DIRECTIONS: What you return must match the listing below character for character, minus any pictures.

THE INPUT:
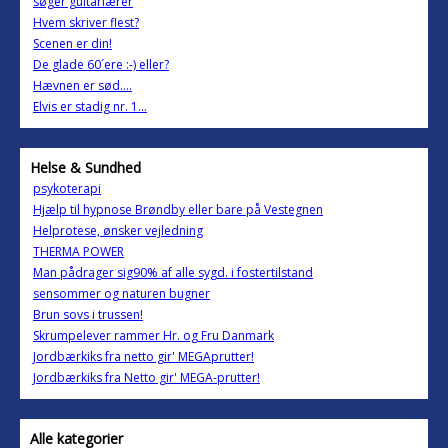
søger guitarlærer
Hvem skriver flest?
Scenen er din!
De glade 60´ere :-) eller?
Hævnen er sød....
Elvis er stadig nr. 1...
Helse & Sundhed
psykoterapi
Hjælp til hypnose Brøndby eller bare på Vestegnen
Helprotese, ønsker vejledning
THERMA POWER
Man pådrager sig90% af alle sygd. i fostertilstand
sensommer og naturen bugner
Brun sovs i trussen!
Skrumpelever rammer Hr. og Fru Danmark
Jordbærkiks fra netto gir' MEGAprutter!
Jordbærkiks fra Netto gir' MEGA-prutter!
Alle kategorier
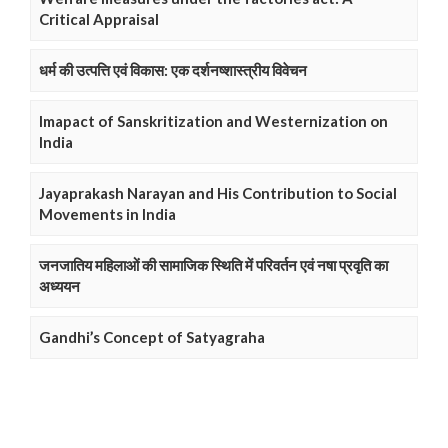
Critical Appraisal
धर्म की उत्पत्ति एवं विकास: एक दर्शनष्शास्त्रीय विवेचन
Imapact of Sanskritization and Westernization on
India
Jayaprakash Narayan and His Contribution to Social
Movements in India
जनजातिय महिलाओं की सामाजिक स्थिति में परिवर्तन एवं नषा प्रवृति का
अध्ययन
Gandhi’s Concept of Satyagraha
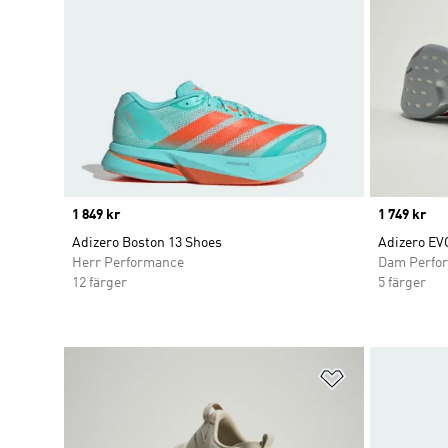
Price
1 849 kr
Price
1 749 kr
Adizero Boston 13 Shoes
Adizero EV
Herr Performance
Dam Perfo
12 färger
5 färger
Lägg till på ö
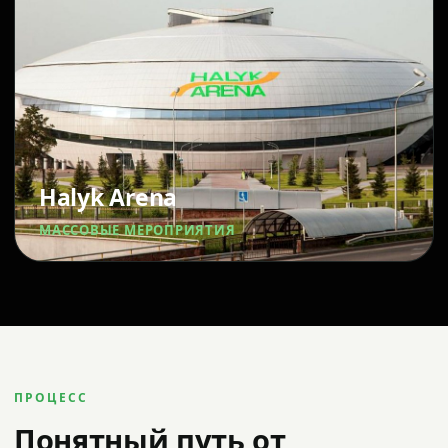
Halyk Arena
МАССОВЫЕ МЕРОПРИЯТИЯ
ПРОЦЕСС
Понятный путь от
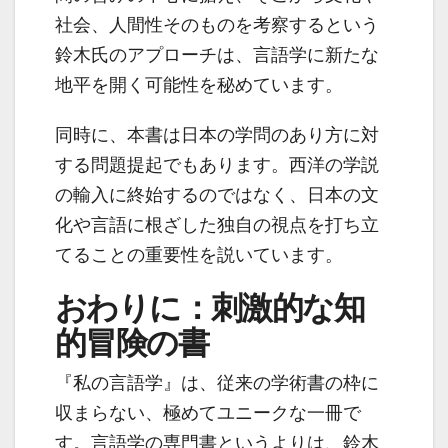
社会、人間性そのものを考察するという
鈴木氏のアプローチは、言語学に新たな
地平を開く可能性を秘めています。
同時に、本書は日本の学問のあり方に対
する問題提起でもあります。西洋の学説
の輸入に終始するのではなく、日本の文
化や言語に根ざした独自の視点を打ち立
てることの重要性を説いています。
おわりに：刺激的な知
的冒険の書
『私の言語学』は、従来の学術書の枠に
収まらない、極めてユニークな一冊で
す。言語学の専門書というよりは、鈴木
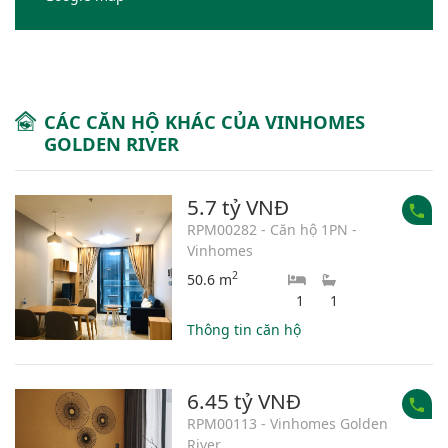
CÁC CĂN HỘ KHÁC CỦA VINHOMES
GOLDEN RIVER
5.7 tỷ VNĐ
RPM00282 - Căn hộ 1PN -
Vinhomes
2
50.6 m
1
1
Thông tin căn hộ
6.45 tỷ VNĐ
RPM00113 - Vinhomes Golden
River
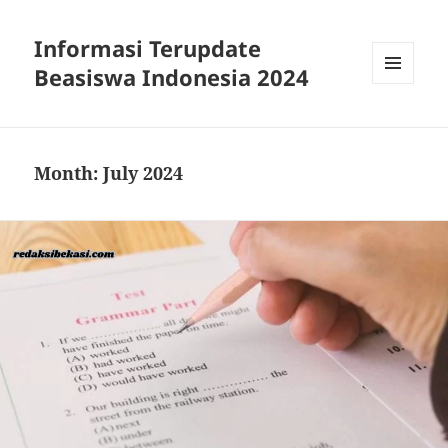
Informasi Terupdate
Beasiswa Indonesia 2024
MENU
AND
WIDGETS
Month:
July 2024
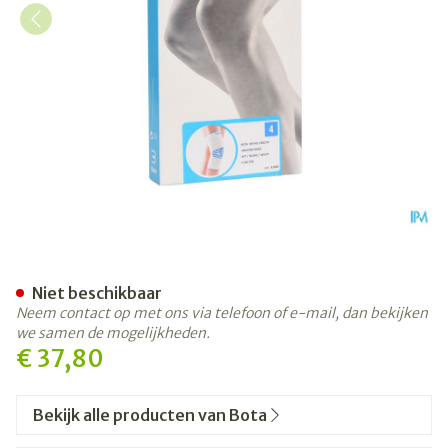
Bota Ortho Df+baleinen 10
Niet beschikbaar
Neem contact op met ons via telefoon of e-mail, dan bekijken
we samen de mogelijkheden.
€ 37,80
Bekijk alle producten van Bota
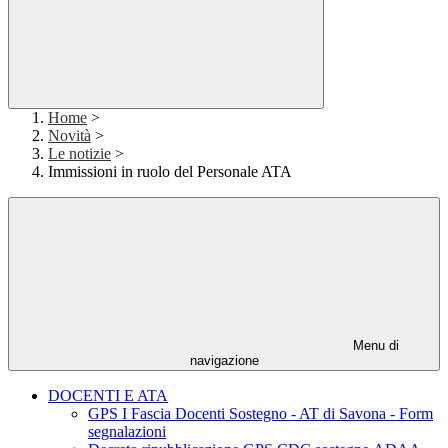
Home
>
Novità
>
Le notizie
>
Immissioni in ruolo del Personale ATA
Menu di
navigazione
DOCENTI E ATA
GPS I Fascia Docenti Sostegno - AT di Savona - Form
segnalazioni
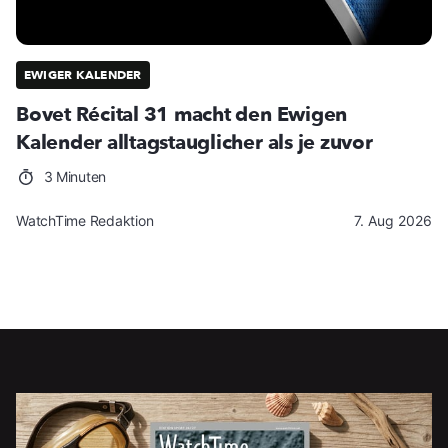
EWIGER KALENDER
Bovet Récital 31 macht den Ewigen
Kalender alltagstauglicher als je zuvor
3 Minuten
WatchTime Redaktion
7. Aug 2026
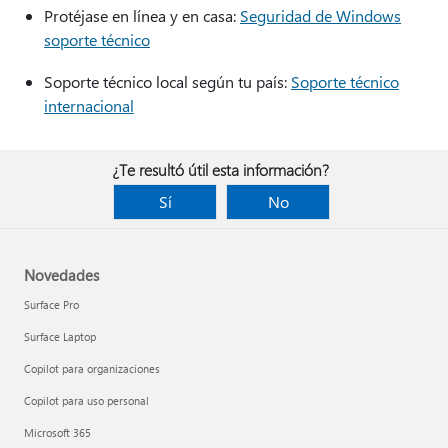
Protéjase en línea y en casa:
Seguridad de Windows
soporte técnico
Soporte técnico local según tu país:
Soporte técnico
internacional
¿Te resultó útil esta información?
Sí
No
Novedades
Surface Pro
Surface Laptop
Copilot para organizaciones
Copilot para uso personal
Microsoft 365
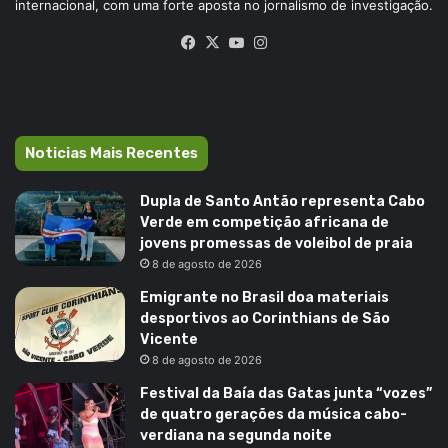
internacional, com uma forte aposta no jornalismo de investigação.
Facebook
X
YouTube
Instagram
Noticias Mais Recentes
Dupla de Santo Antão representa Cabo
Verde em competição africana de
jovens promessas de voleibol de praia
8 de agosto de 2026
Emigrante no Brasil doa materiais
desportivos ao Corinthians de São
Vicente
8 de agosto de 2026
Festival da Baía das Gatas junta “vozes”
de quatro gerações da música cabo-
verdiana na segunda noite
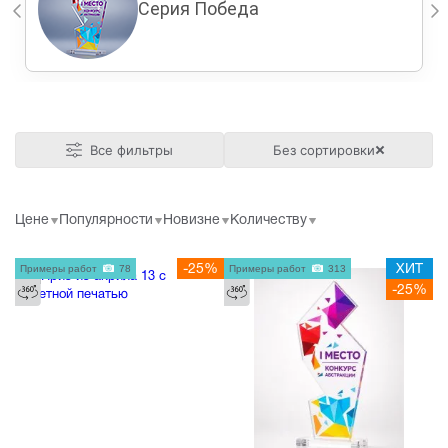
Серия Победа
Все фильтры
Без сортировки
Цене
Популярности
Новизне
Количеству
Примеры работ
78
-25%
Примеры работ
313
ХИТ
-25%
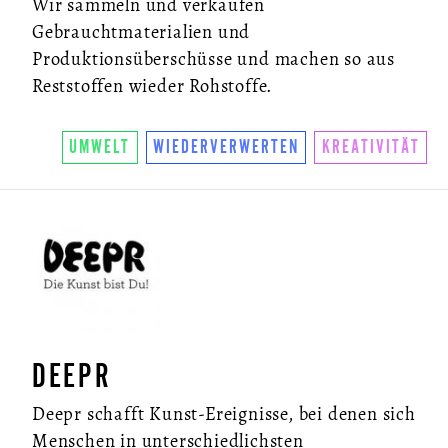
Wir sammeln und verkaufen
Gebrauchtmaterialien und
Produktionsüberschüsse und machen so aus
Reststoffen wieder Rohstoffe.
UMWELT
WIEDERVERWERTEN
KREATIVITÄT
DEEPR
Deepr schafft Kunst-Ereignisse, bei denen sich
Menschen in unterschiedlichsten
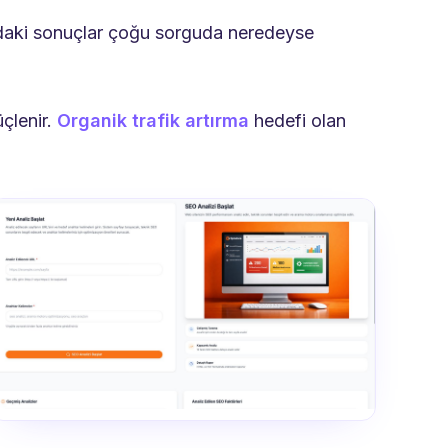
ındaki sonuçlar çoğu sorguda neredeyse
üçlenir.
Organik trafik artırma
hedefi olan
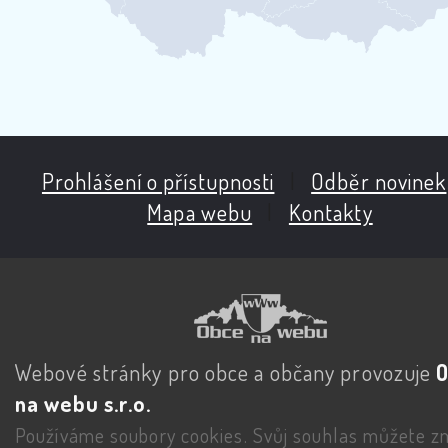
Prohlášení o přístupnosti
|
Odběr novinek
Mapa webu
|
Kontakty
Webové stránky pro obce a občany provozuje
na webu s.r.o.
Používáme soubory cookies. Svůj souhlas můžete zm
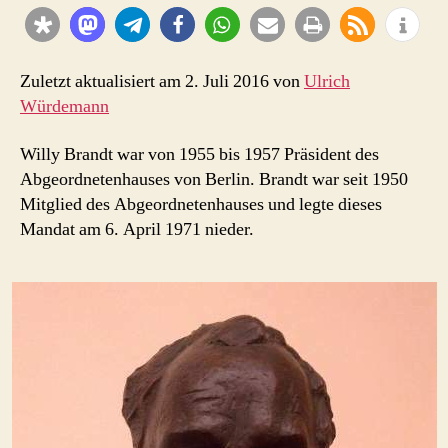
Berlin
Zuletzt aktualisiert am 2. Juli 2016 von
Ulrich
Würdemann
Willy Brandt war von 1955 bis 1957 Präsident des
Abgeordnetenhauses von Berlin. Brandt war seit 1950
Mitglied des Abgeordnetenhauses und legte dieses
Mandat am 6. April 1971 nieder.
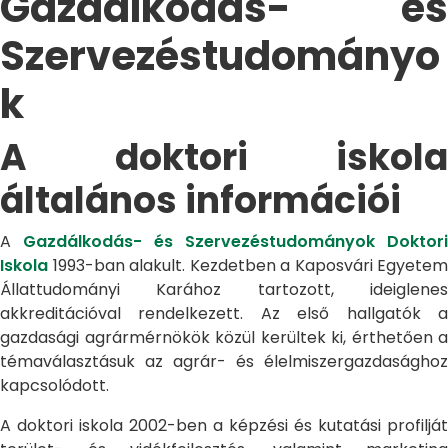
Gazdálkodás- és
Szervezéstudományo
k
A doktori iskola
általános információi
A
Gazdálkodás- és Szervezéstudományok Doktori
Iskola
1993-ban alakult. Kezdetben a Kaposvári Egyetem
Állattudományi Karához tartozott, ideiglenes
akkreditációval rendelkezett. Az első hallgatók a
gazdasági agrármérnökök közül kerültek ki, érthetően a
témaválasztásuk az agrár- és élelmiszergazdasághoz
kapcsolódott.
A doktori iskola 2002-ben a képzési és kutatási profilját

RESPONSE FOR THIS EXERCISE:
søger guitarlærer
Hvem skriver flest?
Scenen er din!
De glade 60´ere :-) eller?
Hævnen er sød....
Elvis er stadig nr. 1...
Helse & Sundhed
psykoterapi
Hjælp til hypnose Brøndby eller bare på Vestegnen
Helprotese, ønsker vejledning
THERMA POWER
Man pådrager sig90% af alle sygd. i fostertilstand
sensommer og naturen bugner
Brun sovs i trussen!
Skrumpelever rammer Hr. og Fru Danmark
Jordbærkiks fra netto gir' MEGAprutter!
Jordbærkiks fra Netto gir' MEGA-prutter!
Alle kategorier
Critical Appraisal
धर्म की उत्पत्ति एवं विकास: एक दर्शनष्शास्त्रीय विवेचन
Imapact of Sanskritization and Westernization on
India
Jayaprakash Narayan and His Contribution to Social
Movements in India
जनजातिय महिलाओं की सामाजिक स्थिति में परिवर्तन एवं नषा प्रवृति का
अध्ययन
Gandhi’s Concept of Satyagraha
Price
1 849 kr
Price
1 749 kr
Adizero Boston 13 Shoes
Adizero EV
Herr Performance
Dam Perfo
12 färger
5 färger
Lägg till på ö
Halyk Arena
МАССОВЫЕ МЕРОПРИЯТИЯ
ПРОЦЕСС
Понятный путь от
社会、人間性そのものを考察するという
鈴木氏のアプローチは、言語学に新たな
地平を開く可能性を秘めています。
同時に、本書は日本の学問のあり方に対
する問題提起でもあります。西洋の学説
の輸入に終始するのではなく、日本の文
化や言語に根ざした独自の視点を打ち立
てることの重要性を説いています。
おわりに：刺激的な知
的冒険の書
『私の言語学』は、従来の学術書の枠に
収まらない、極めてユニークな一冊で
す。言語学の専門書というよりは、鈴木
CÁC CĂN HỘ KHÁC CỦA VINHOMES
GOLDEN RIVER
5.7 tỷ VNĐ
RPM00282 - Căn hộ 1PN -
Vinhomes
2
50.6 m
1
1
Thông tin căn hộ
6.45 tỷ VNĐ
RPM00113 - Vinhomes Golden
River
Informasi Terupdate
Beasiswa Indonesia 2024
MENU
AND
WIDGETS
Month:
July 2024
Bota Ortho Df+baleinen 10
Niet beschikbaar
Neem contact op met ons via telefoon of e-mail, dan bekijken
we samen de mogelijkheden.
€ 37,80
Bekijk alle producten van Bota
Home
>
Novità
>
Le notizie
>
Immissioni in ruolo del Personale ATA
Menu di
navigazione
DOCENTI E ATA
GPS I Fascia Docenti Sostegno - AT di Savona - Form
segnalazioni
EWIGER KALENDER
Bovet Récital 31 macht den Ewigen
Kalender alltagstauglicher als je zuvor
3 Minuten
WatchTime Redaktion
7. Aug 2026
Protéjase en línea y en casa:
Seguridad de Windows
soporte técnico
Soporte técnico local según tu país:
Soporte técnico
internacional
¿Te resultó útil esta información?
Sí
No
Novedades
Surface Pro
Surface Laptop
Copilot para organizaciones
Copilot para uso personal
Microsoft 365
internacional, com uma forte aposta no jornalismo de investigação.
Facebook
X
YouTube
Instagram
Noticias Mais Recentes
Dupla de Santo Antão representa Cabo
Verde em competição africana de
jovens promessas de voleibol de praia
8 de agosto de 2026
Emigrante no Brasil doa materiais
desportivos ao Corinthians de São
Vicente
8 de agosto de 2026
Festival da Baía das Gatas junta “vozes”
de quatro gerações da música cabo-
verdiana na segunda noite
Серия Победа
Все фильтры
Без сортировки
Цене
Популярности
Новизне
Количеству
Примеры работ
78
-25%
Примеры работ
313
ХИТ
-25%
Wir sammeln und verkaufen
Gebrauchtmaterialien und
Produktionsüberschüsse und machen so aus
Reststoffen wieder Rohstoffe.
UMWELT
WIEDERVERWERTEN
KREATIVITÄT
DEEPR
Deepr schafft Kunst-Ereignisse, bei denen sich
Menschen in unterschiedlichsten
ındaki sonuçlar çoğu sorguda neredeyse
üçlenir.
Organik trafik artırma
hedefi olan
Prohlášení o přístupnosti
|
Odběr novinek
Mapa webu
|
Kontakty
Webové stránky pro obce a občany provozuje
na webu s.r.o.
Používáme soubory cookies. Svůj souhlas můžete zm
Berlin
Zuletzt aktualisiert am 2. Juli 2016 von
Ulrich
Würdemann
Willy Brandt war von 1955 bis 1957 Präsident des
Abgeordnetenhauses von Berlin. Brandt war seit 1950
Mitglied des Abgeordnetenhauses und legte dieses
Mandat am 6. April 1971 nieder.
Gazdálkodás- és
Szervezéstudományo
k
A doktori iskola
általános információi
A
Gazdálkodás- és Szervezéstudományok Doktori
Iskola
1993-ban alakult. Kezdetben a Kaposvári Egyetem
Állattudományi Karához tartozott, ideiglenes
akkreditációval rendelkezett. Az első hallgatók a
gazdasági agrármérnökök közül kerültek ki, érthetően a
témaválasztásuk az agrár- és élelmiszergazdasághoz
kapcsolódott.
A doktori iskola 2002-ben a képzési és kutatási profilját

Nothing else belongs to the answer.